Introduction to MySQL REGEXP
The following article provides an outline for MySQL REGEXP. A regular expression is used with SELECT queries to search for patterns, generally strings, in the database. We can consider the REGEXP as a search tool to understand easily. This operation is similar to the “LIKE …%” operator, which also does pattern matching. REGEXP can be combined with almost all operators from the keyboard. The regular expression operator (REGEXP) can be considered a separate set of languages.
The syntax for the REGEXP function is as follows:
expression REGEXP pattern
Here, the ‘expression’ stands for the column name or the expression to be looked at from the database. The term ‘pattern’ represents the string to be searched in the DB.
While using a real query, the REGEXP will be as follows:
SELECT * from table_name where expression REGEXP pattern;
The pattern will be mentioned with single quotes.
How RANK() works in MySQL?
Consider the table emp as below:
select * from emp;
Here we need to get the details of employees with the character ‘a’ in their names.
select * from emp where E_Name REGEXP 'a';
To analyze the query, we have described it to select all details from table ’emp’ with the character’ a’ in their E_Name field. And as we look at the output, we can understand that out of 5 employees, 3 have the character ‘a in their names: Alan, Carl, and Dave.
So we wrote the query for selecting details with a string in it. Here we just mentioned selecting data with a character. The specified character could be anywhere in the word.
Here we see how to select the details of an employee whose name starts with a specific character.
select * from emp where E_Name REGEXP '^a';
Here, we used the operator ‘^’ along with the pattern to be searched and thus got the details of employees whose name starts with the character ‘a’.
So far, the characters or strings considered as the pattern were not case-sensitive.
Here we make it more specific by making it case-sensitive.
select * from emp where E_Name REGEXP BINARY '^a';
Since we specified the lowercase character ‘a’ in the query, no results could be retrieved.
Here let’s make it upper case and try to retrieve the output.
select * from emp where E_Name REGEXP BINARY '^E';
Here we got the details of employees with the character ‘E’ in upper case at the beginning.
Here we can search a part of a word as well.
select * from emp where Location REGEXP BINARY '^New';
The query says to select the entries for which the location field starts with the word ‘New’. And from the sample table, we get two rows satisfying the condition, which are New York and New Jersey. Also, since the BINARY function is mentioned in the query, it will check for case sensitivity too.

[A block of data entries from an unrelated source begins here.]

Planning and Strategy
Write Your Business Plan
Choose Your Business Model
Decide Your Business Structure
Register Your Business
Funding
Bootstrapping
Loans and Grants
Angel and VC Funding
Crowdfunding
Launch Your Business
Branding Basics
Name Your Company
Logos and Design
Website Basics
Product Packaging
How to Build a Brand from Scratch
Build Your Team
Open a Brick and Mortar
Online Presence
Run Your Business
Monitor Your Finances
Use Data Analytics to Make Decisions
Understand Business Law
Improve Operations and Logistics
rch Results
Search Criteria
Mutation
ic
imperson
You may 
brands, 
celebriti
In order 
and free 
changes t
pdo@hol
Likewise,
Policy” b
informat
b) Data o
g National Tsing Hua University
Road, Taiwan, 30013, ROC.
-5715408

Here we see how to search for an ending character/ word/ part of the word.
select * from emp where Location REGEXP 'a$';
The query specifies to select entries from the employee table for which the location field ends with the character ‘a’. And as the output picked two entries from the table, which have character ‘a’ at the final character of the location, California and Alabama. So far, we have discussed searching for a single character, word, or a portion of a word.

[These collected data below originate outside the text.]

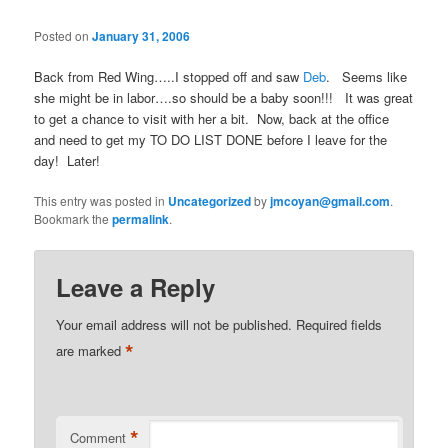
Posted on
January 31, 2006
Back from Red Wing…..I stopped off and saw
Deb
. Seems like
she might be in labor….so should be a baby soon!!! It was great
to get a chance to visit with her a bit. Now, back at the office
and need to get my TO DO LIST DONE before I leave for the
day! Later!
This entry was posted in
Uncategorized
by
jmcoyan@gmail.com
.
Bookmark the
permalink
.
Leave a Reply
Your email address will not be published.
Required fields
*
are marked
*
Comment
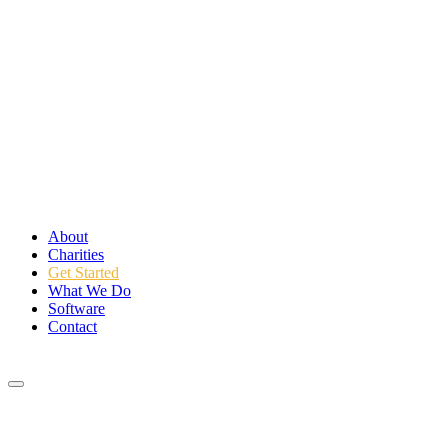
About
Charities
Get Started
What We Do
Software
Contact
Login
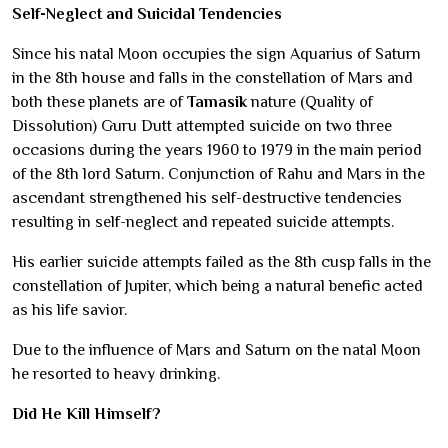
Self-Neglect and Suicidal Tendencies
Since his natal Moon occupies the sign Aquarius of Saturn
in the 8th house and falls in the constellation of Mars and
both these planets are of
Tamasik
nature (Quality of
Dissolution) Guru Dutt attempted suicide on two three
occasions during the years 1960 to 1979 in the main period
of the 8th lord Saturn. Conjunction of Rahu and Mars in the
ascendant strengthened his self-destructive tendencies
resulting in self-neglect and repeated suicide attempts.
His earlier suicide attempts failed as the 8th cusp falls in the
constellation of Jupiter, which being a natural benefic acted
as his life savior.
Due to the influence of Mars and Saturn on the natal Moon
he resorted to heavy drinking.
Did He Kill Himself?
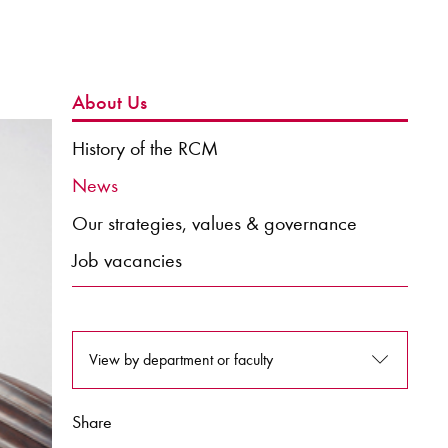
About Us
History of the RCM
News
Our strategies, values & governance
Job vacancies
View by department or faculty
Share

Here we can see how to search for a set of characters and a range of characters.
For example, let’s assume we need to identify the rows from the employee table with any of the characters’ a,’ b’, and ‘c’ in the E_Name column. We can put this exact requirement in two ways, first by mentioning all three characters as an array and second by mentioning the range of characters from ‘a’ to ‘c’.
select * from emp where E_Name REGEXP '[abc]';
select * from emp where E_Name REGEXP '[a-c]';
Query 7 and 8 will give the same output. Query 7 picks rows with characters specified within the ‘[..]’ under column E_Name. We have mentioned characters ‘a, ‘b’, and ‘c’ within the square bracket. So the four rows will be selected to display. Here, note that the characters should be mentioned ‘without’ comma operator inside the square brackets.
Query 8 will pick those rows with characters within the range specified within the square bracket ‘[….]’. So those employee names, which include any characters ranging from ‘a’ to ‘c’, will be picked and displayed.
Let’s write a query with the ‘OR’ operator, ‘ |’ in MySQL.
select * from emp where Location REGEXP 'new|san';
The query is to search for locations with either ‘new’ or ‘san’ in the word. And there, we get three outputs with either of the words mentioned within the quotes.
Another operator generally used along with REGEXP is the number of characters in the word. Suppose we have to search for employee names with the same four characters; then we need to specify four instances of ‘.’ between the beginning and closing strings, which are ‘^’ and ‘$’.
Here let’s write the query to identify names with four characters.
select * from emp where E_Name REGEXP '^....$';
Conclusion – MySQL REGEXP
In this article, we have seen the REGEXP operator, which searches for characters or patterns in a table. Now we have gained familiarity with various string operators commonly used with the REGEXP operator, along with their syntax. We can use almost all string operators with the REGEXP operator in MySQL.